### PROBLEM TO WORK ON
Below are the records; pull every line that includes "nicht".

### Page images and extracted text
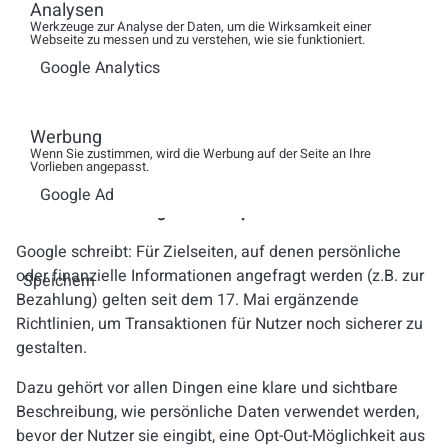
Analysen
sichtbar sein
. Man sieht also nicht nur diejenigen, mit
Werkzeuge zur Analyse der Daten, um die Wirksamkeit einer
denen man vernetzt ist. Man sieht auch nicht, wie bei Typ
Webseite zu messen und zu verstehen, wie sie funktioniert.
1 die Namen der Menschen, die bewertet haben sondern
Google Analytics
nur die Anzahl. Weitere Informationen zu den Neuerungen
und zur Funktionsweise der +1-Schaltfläche erhalten Sie
in der
AdWords-Hilfe
.
Werbung
Wenn Sie zustimmen, wird die Werbung auf der Seite an Ihre
Vorlieben angepasst.
Google Ad
Rechtliche Änderungen für Shops
Google schreibt: Für Zielseiten, auf denen persönliche
oder finanzielle Informationen angefragt werden (z.B. zur
Speichern
Bezahlung) gelten seit dem 17. Mai ergänzende
Richtlinien, um Transaktionen für Nutzer noch sicherer zu
gestalten.
Dazu gehört vor allen Dingen eine klare und sichtbare
Beschreibung, wie persönliche Daten verwendet werden,
bevor der Nutzer sie eingibt, eine Opt-Out-Möglichkeit aus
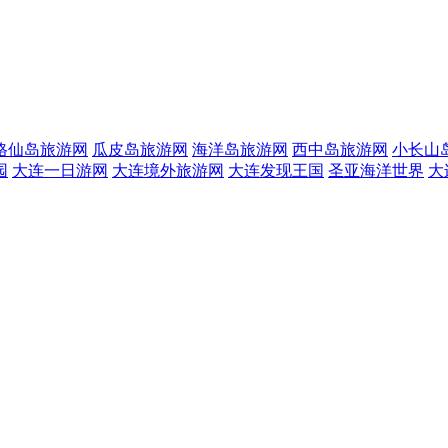
格仙岛旅游网
瓜皮岛旅游网
海洋岛旅游网
西中岛旅游网
小长山
园
大连一日游网
大连境外旅游网
大连发现王国
圣亚海洋世界
大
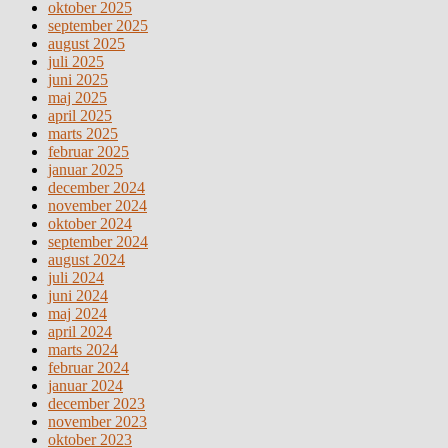
oktober 2025
september 2025
august 2025
juli 2025
juni 2025
maj 2025
april 2025
marts 2025
februar 2025
januar 2025
december 2024
november 2024
oktober 2024
september 2024
august 2024
juli 2024
juni 2024
maj 2024
april 2024
marts 2024
februar 2024
januar 2024
december 2023
november 2023
oktober 2023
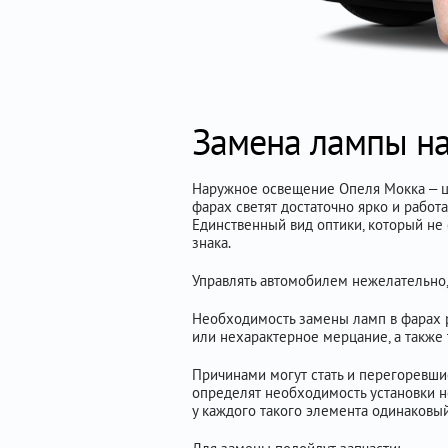
Замена лампы н
Наружное освещение Опеля Мокка – це
фарах светят достаточно ярко и рабо
Единственный вид оптики, который не
знака.
Управлять автомобилем нежелательно, 
Необходимость замены ламп в фарах р
или нехарактерное мерцание, а также т
Причинами могут стать и перегоревши
определят необходимость установки н
у каждого такого элемента одинаковы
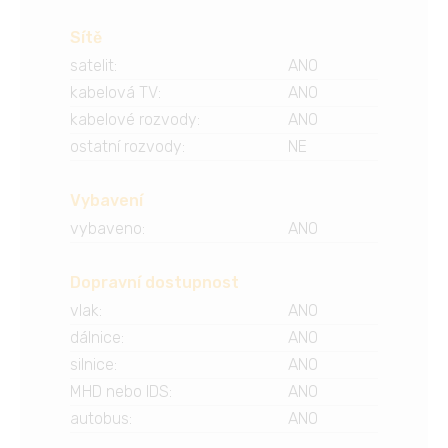
Sítě
satelit
:
ANO
kabelová TV
:
ANO
kabelové rozvody
:
ANO
ostatní rozvody
:
NE
Vybavení
vybaveno
:
ANO
Dopravní dostupnost
vlak
:
ANO
dálnice
:
ANO
silnice
:
ANO
MHD nebo IDS
:
ANO
autobus
:
ANO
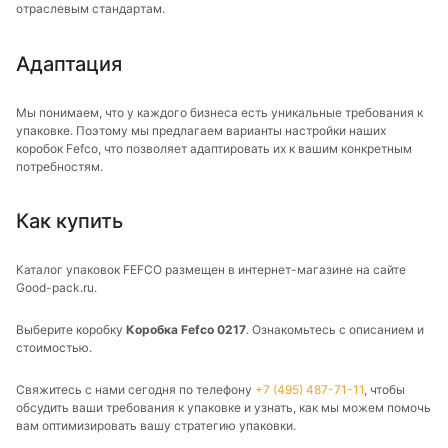
отраслевым стандартам.
Адаптация
Мы понимаем, что у каждого бизнеса есть уникальные требования к
упаковке. Поэтому мы предлагаем варианты настройки наших
коробок Fefco, что позволяет адаптировать их к вашим конкретным
потребностям.
Как купить
Каталог упаковок FEFCO размещен в интернет-магазине на сайте
Good-pack.ru.
Выберите коробку
Коробка Fefco 0217
. Ознакомьтесь с описанием и
стоимостью.
Свяжитесь с нами сегодня по телефону
+7 (495) 487-71-11
, чтобы
обсудить ваши требования к упаковке и узнать, как мы можем помочь
вам оптимизировать вашу стратегию упаковки.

### SOLUTION TO THIS EXERCISE
. Man sieht also nicht nur diejenigen, mit
denen man vernetzt ist. Man sieht auch nicht, wie bei Typ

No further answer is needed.